The journey of the Hydra has just begun. Here is what is planned for the future:

* **v1.1: Autonomous Worker Scaling (AIMD)**
  * Evolve the static thread pool into an adaptive concurrency manager. The system will dynamically spawn or kill download workers based on real-time network health and downstream pipeline backpressure.
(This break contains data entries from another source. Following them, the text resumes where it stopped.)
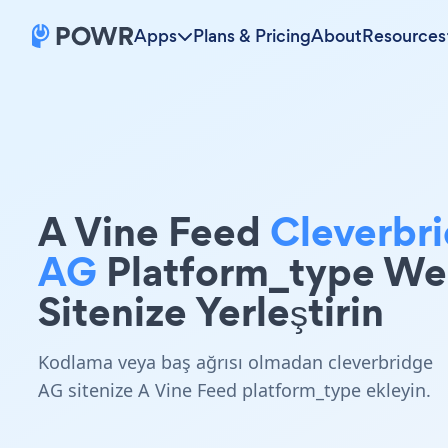
Apps
Plans & Pricing
About
Resources
A Vine Feed
Cleverbr
AG
Platform_type W
Sitenize Yerleştirin
Kodlama veya baş ağrısı olmadan cleverbridge
AG sitenize A Vine Feed platform_type ekleyin.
No more manual `--threads` tuning—the Hydra will automatically grow or shed heads to match your system's optimal capacity.
* **v2.0: Rewrite It In Rust (RIIR) 🦀**
  * Port the core engine to Rust using `tokio` and `reqwest` to bypass the Python GIL. This will enable true multi-core execution, zero-cost abstractions, and bare-metal performance for hashing and I/O, while maintaining a Python wrapper (`PyO3`) for seamless Data Science / ML integration.

---
## License
MIT License. Feel free to use, modify, and distribute.